A World War Two hero, credited with helping at least 20,000 Hungarian Jews escape the Holocaust, has been pronounced dead 71 years after he vanished in mysterious circumstances.

Raoul Wallenberg was a Swedish diplomat who helped thousands escape the Nazis by giving them Swedish passports and sheltering Jews in buildings designated as Swedish territory.

He was serving as his country’s special envoy in Budapest in the latter stages of the war, between July and December 1944, when he issued the protective passports.

By that stage more than 400,000 Jews had already been deported, the vast majority to the death camp in Auschwitz, where they were murdered.

Details of Wallenberg’s death are scarce. He was arrested by the Red Army on suspicion of espionage in 1945, but the Soviets initially denied he was in their custody.

It wasn’t until 1957 that they changed their story, saying the diplomat, nicknamed the Swedish Schindler, died of a heart attack in prison on July 17, 1945.

His personal belongings, including his passport and cigarette case, were returned to his family in 1989 – a decade after his mother and stepfather had both committed suicide, distraught over the lack of information about Wallenberg’s disappearance.

Two years later, an investigation concluded that Wallenberg had been executed in 1947, possibly having been exposed to C-2 poison.

Nevertheless, there have been numerous unconfirmed witness reports claiming to have seen him many years later.


For more than seven decades he was officially considered a missing person in Sweden, long after authorities gave up hope of finding him alive.

The Swedish Tax Agency, which registers births and deaths in Sweden, has now confirmed that Wallenberg had been pronounced dead.


Pia Gustafsson, who heads the agency’s legal department, told The Associated Press that the decision was taken on October 26 after an application from Wallenberg’s family.

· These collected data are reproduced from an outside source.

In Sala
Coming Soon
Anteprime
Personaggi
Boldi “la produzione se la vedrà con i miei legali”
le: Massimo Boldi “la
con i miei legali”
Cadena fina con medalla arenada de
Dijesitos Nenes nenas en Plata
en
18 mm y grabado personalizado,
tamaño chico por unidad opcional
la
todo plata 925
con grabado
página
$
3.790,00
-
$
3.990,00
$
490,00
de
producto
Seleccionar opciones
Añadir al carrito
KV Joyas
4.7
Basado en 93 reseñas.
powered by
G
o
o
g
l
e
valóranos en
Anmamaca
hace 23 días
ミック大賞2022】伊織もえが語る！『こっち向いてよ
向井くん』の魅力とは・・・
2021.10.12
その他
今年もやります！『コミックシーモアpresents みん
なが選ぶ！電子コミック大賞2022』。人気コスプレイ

She said the date of Wallenberg’s death was set as July 31, 1952, a date chosen by default under a rule saying a missing person who is presumed to have died should be declared dead five years after his disappearance.

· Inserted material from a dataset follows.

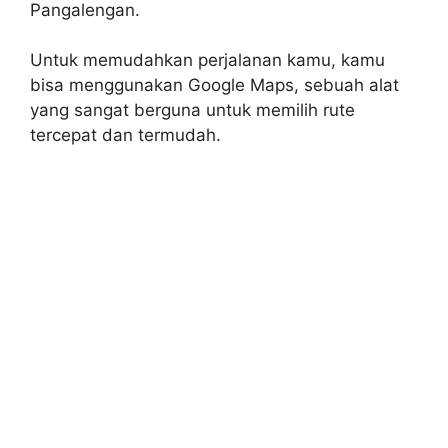
Pangalengan.
Untuk memudahkan perjalanan kamu, kamu
bisa menggunakan Google Maps, sebuah alat
yang sangat berguna untuk memilih rute
tercepat dan termudah.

She told reporters: ‘This date is purely formal. Legally, we must choose a date at least five years after his disappearance and there were signs of life until the end of July 1947.’

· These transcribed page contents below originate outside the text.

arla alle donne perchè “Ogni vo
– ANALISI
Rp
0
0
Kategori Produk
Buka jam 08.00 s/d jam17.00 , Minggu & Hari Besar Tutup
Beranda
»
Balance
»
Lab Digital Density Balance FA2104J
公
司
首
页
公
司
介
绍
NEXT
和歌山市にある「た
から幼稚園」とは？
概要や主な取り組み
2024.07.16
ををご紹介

Last year Wallenberg’s family said a declaration of death would help deal with the trauma they had lived through.

Wallenberg vanished after being arrested by the Red Army in 1945.


Wallenberg, who was born in 1912, helped Jews escape Nazi-occupied Germany by giving them Swedish passports.

Many countries have memorials commemorating his work, including Israel, which designated him as one of the ‘Righteous Among the Nations,’ the highest honor granted to non-Jews who risked their lives to save Jews during the Holocaust.

He became the second person, after Winston Churchill, to be declared an honorary citizen of the United States.

This followed a bill sponsored by Congressman Tom Lantos, who was himself saved by Wallenberg.

He is also an honorary citizen in Canada, Hungary, Australia and Israel.